### WHAT IS REQUIRED
One line at a time, check the entries below for the word "your", and copy each line that has it.
§
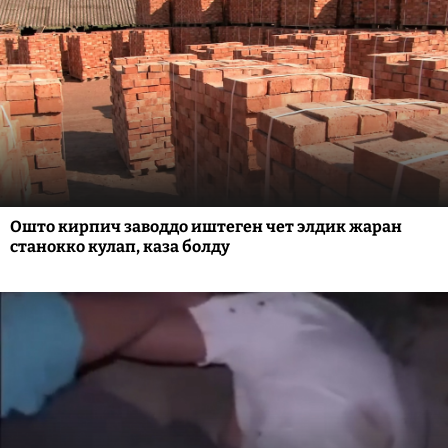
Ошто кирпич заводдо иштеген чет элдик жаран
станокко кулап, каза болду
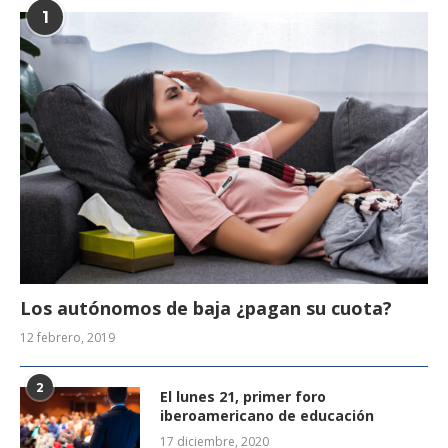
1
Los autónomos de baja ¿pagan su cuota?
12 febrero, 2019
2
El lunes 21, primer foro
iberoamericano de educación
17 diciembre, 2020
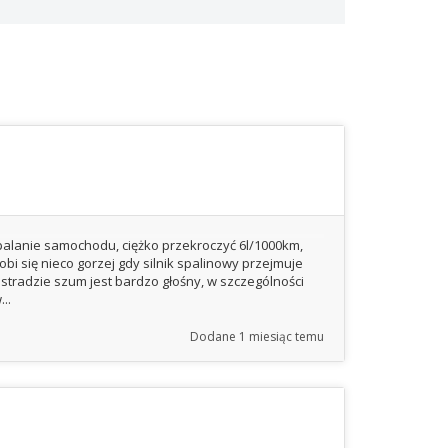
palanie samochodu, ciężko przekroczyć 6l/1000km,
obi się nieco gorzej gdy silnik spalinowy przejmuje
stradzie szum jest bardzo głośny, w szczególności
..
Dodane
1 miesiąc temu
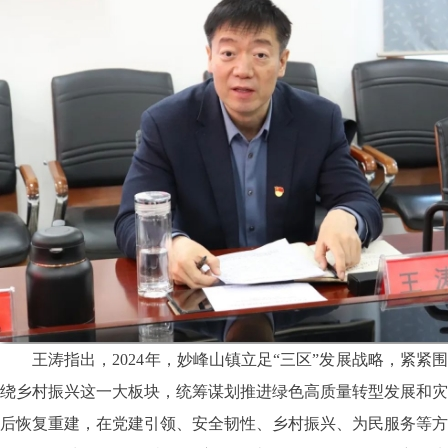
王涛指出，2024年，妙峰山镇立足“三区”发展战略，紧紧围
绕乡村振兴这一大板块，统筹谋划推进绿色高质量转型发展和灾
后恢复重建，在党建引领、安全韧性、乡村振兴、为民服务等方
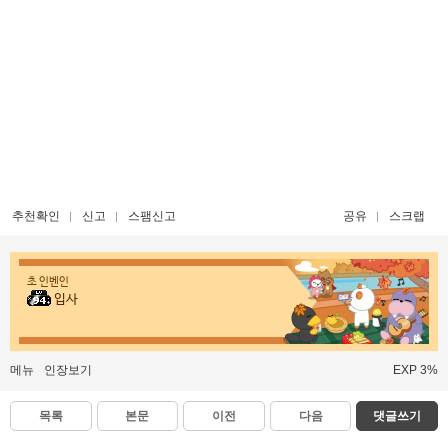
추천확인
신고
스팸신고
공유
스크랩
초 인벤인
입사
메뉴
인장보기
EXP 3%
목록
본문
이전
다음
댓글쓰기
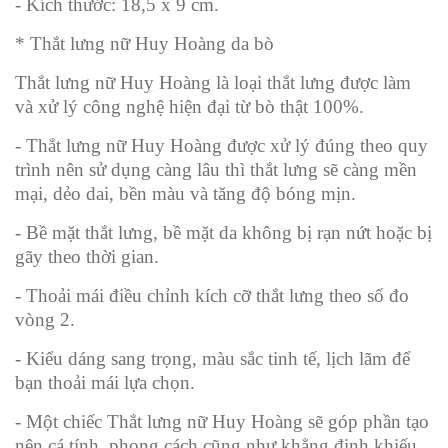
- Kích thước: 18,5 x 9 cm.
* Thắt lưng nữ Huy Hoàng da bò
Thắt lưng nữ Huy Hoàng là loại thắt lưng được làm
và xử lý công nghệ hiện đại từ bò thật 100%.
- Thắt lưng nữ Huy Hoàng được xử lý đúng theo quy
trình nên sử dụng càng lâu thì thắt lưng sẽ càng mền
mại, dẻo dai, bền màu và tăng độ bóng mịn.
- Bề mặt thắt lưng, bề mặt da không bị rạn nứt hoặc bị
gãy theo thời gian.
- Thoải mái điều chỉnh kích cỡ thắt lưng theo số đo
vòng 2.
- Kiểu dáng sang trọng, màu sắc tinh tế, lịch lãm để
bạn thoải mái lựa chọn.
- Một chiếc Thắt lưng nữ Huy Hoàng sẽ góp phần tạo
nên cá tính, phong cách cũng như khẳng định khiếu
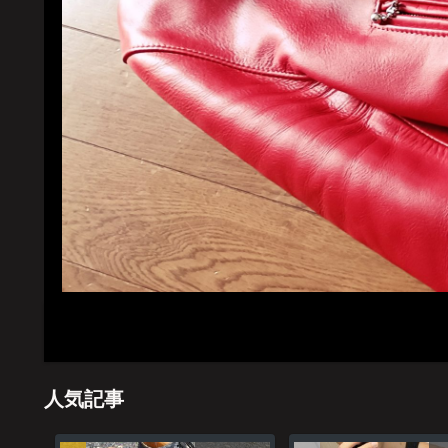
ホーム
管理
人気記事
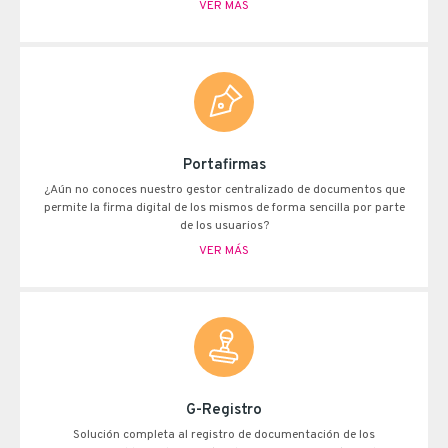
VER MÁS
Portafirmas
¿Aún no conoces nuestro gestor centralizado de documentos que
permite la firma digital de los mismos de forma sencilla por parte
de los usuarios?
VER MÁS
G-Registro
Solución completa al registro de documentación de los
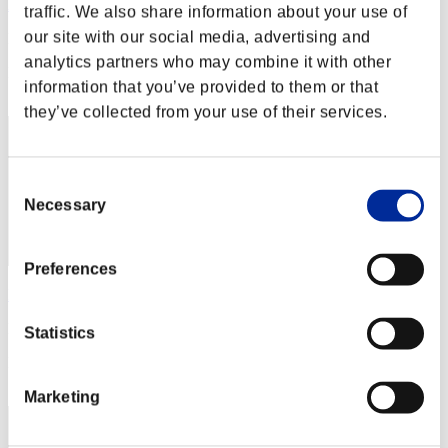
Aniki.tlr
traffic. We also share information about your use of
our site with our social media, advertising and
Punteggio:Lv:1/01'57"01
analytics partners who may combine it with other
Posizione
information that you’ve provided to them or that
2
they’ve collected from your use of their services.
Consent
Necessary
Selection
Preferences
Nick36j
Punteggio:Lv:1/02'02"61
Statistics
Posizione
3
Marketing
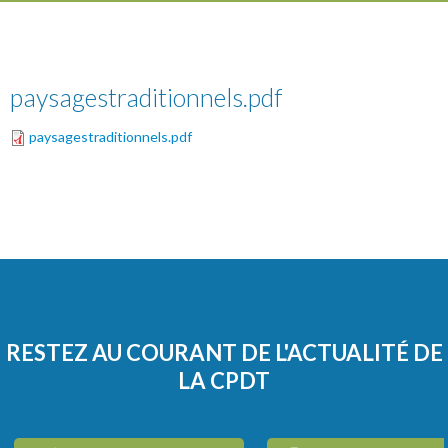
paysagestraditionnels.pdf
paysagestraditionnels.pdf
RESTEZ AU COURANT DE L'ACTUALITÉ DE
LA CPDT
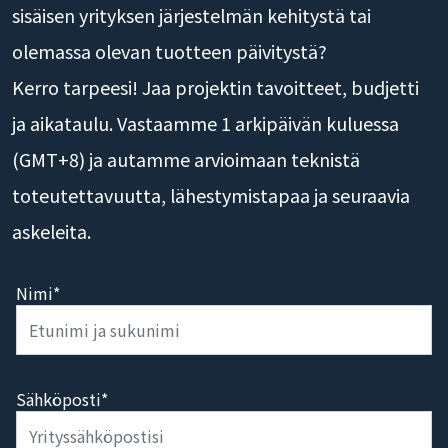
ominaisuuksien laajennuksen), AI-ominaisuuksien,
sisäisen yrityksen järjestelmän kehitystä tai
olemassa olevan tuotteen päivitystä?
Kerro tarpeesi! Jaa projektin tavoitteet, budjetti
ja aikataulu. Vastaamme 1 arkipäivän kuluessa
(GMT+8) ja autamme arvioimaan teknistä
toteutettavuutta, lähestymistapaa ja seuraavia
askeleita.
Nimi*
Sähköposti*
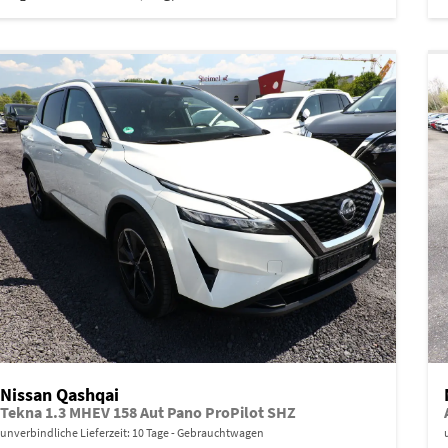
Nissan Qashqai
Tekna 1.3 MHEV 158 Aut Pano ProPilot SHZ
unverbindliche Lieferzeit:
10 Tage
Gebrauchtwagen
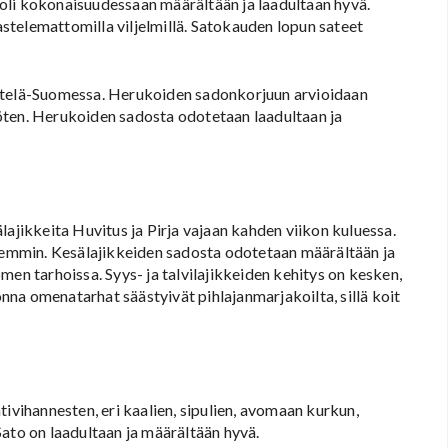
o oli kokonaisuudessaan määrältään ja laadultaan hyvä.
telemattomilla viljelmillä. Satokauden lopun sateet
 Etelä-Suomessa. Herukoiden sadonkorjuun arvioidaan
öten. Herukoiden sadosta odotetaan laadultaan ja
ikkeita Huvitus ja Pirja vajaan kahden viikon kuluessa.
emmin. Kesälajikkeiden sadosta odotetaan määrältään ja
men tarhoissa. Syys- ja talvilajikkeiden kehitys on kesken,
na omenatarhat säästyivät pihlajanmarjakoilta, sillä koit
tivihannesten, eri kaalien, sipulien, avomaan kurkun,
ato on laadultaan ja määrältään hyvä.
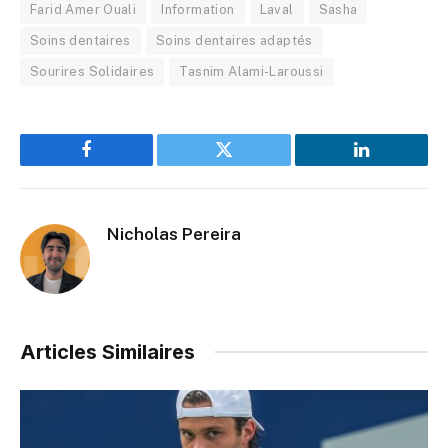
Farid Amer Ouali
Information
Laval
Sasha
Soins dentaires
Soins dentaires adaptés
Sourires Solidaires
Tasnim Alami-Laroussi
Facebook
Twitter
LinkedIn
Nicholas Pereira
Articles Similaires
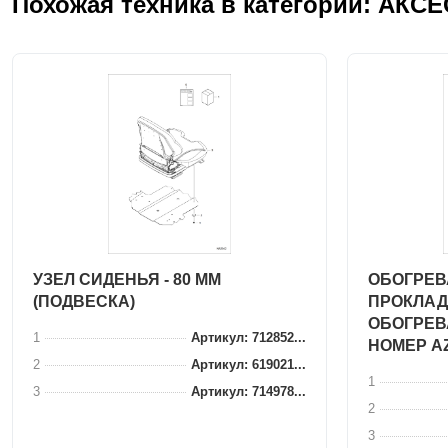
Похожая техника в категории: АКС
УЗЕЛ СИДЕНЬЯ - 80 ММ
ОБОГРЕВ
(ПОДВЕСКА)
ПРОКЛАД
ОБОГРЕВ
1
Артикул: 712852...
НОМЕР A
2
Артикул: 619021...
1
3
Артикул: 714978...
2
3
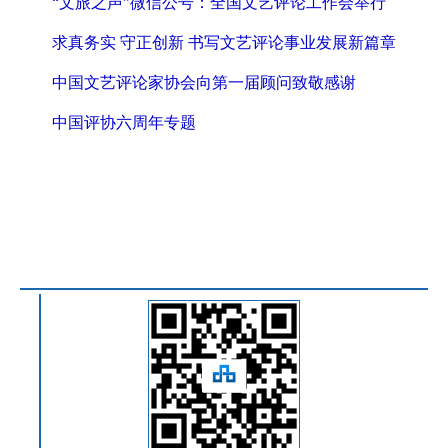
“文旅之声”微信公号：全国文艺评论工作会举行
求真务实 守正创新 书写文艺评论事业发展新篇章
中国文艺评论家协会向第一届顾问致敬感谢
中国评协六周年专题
§
### RESPONSE TO THIS TASK
traffic. We also share information about your use of
they’ve collected from your use of their services.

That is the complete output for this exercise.